We don’t believe in the myth of the ‘brown thumb’ at Fifth Season Gardening. Successfully growing plants often rests on knowing the right questions to ask. In this post, we’ll explore the importance of understanding window orientation and the effect on light levels. When looking for a new house plant it is vitally important to consider your available light levels before selecting a particular variety; if a plant is not put into the light circumstance for which it is adapted, it is often doomed.
Knowing the orientation of your windows is the best way to determine whether you get direct sun only in the morning or the afternoon- or whether you’re lucky enough to have bright direct sun all day. After considering the direction, is there anything blocking the outside of your window? Would your window get bright sun in the afternoon if it weren’t blocked by a large tree?
Assuming that, generally speaking, we’d rather have more light to work with than less, here are rough guidelines for the cardinal directions in a best to worst direction for house plants:
- South facing windows are the best with bright sun all day, good for any plants with variegation or trees like citrus and banana. If a plant needs medium light, just locate it to the side (perfect for orchids) or a few feet away from the window.

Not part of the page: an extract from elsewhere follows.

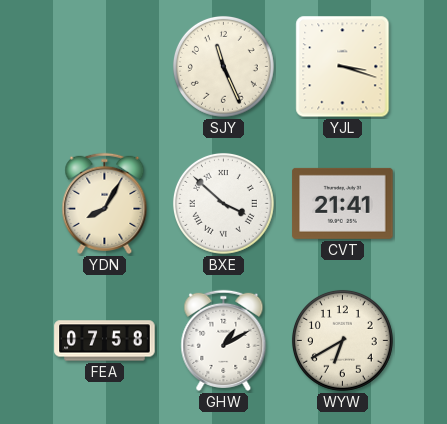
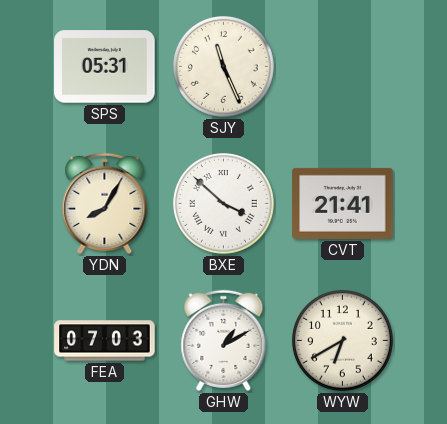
SPS: none -> 05:31
YJL: 3:18 -> none
FEA: 07:58 -> 07:03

- West windows get a long period of direct sun, but usually miss the hottest most intense part of the day, which can damage some plants with medium light requirements. Stromanthe thrive in this environment.
- East windows are perfect for most low to medium light requirements that smaller, table-top plants prefer. The sun is much less intense in this orientation.
- North windows limit wise choices to a small selection of house plants. In general, flowering plants, like african violets or orchids struggle to survive in any north facing window. Also, most tall plants require higher light levels, but there are a couple of exceptions, such as Dracena ‘Janet Craig’ compacta.
Consider these general tips in regards to houseplants and light levels:
- Typically plants with variegation, or color in the leaves, require more direct sun than plants with plain green leaves.
- Plants that require less light or are located in lower light, consume less water.
- Plants in bright, direct light need to be watered more frequently and typically consume more per watering.
- Generally speaking, plants that flower more prolifically typically require lots of bright, if not direct light. If you want to grow a plant that produces fruit, like a citrus tree, you’ll need a lot of direct sunlight.
- Plants should be acclimated from one light situation to another gradually to avoid stress, damage, and/or disease.
- If leaves are succulent and oversized or the plant is ‘stretching’, the plant probably needs more light. Whereas, if leaves are browning and falling off the plant may be getting too much light.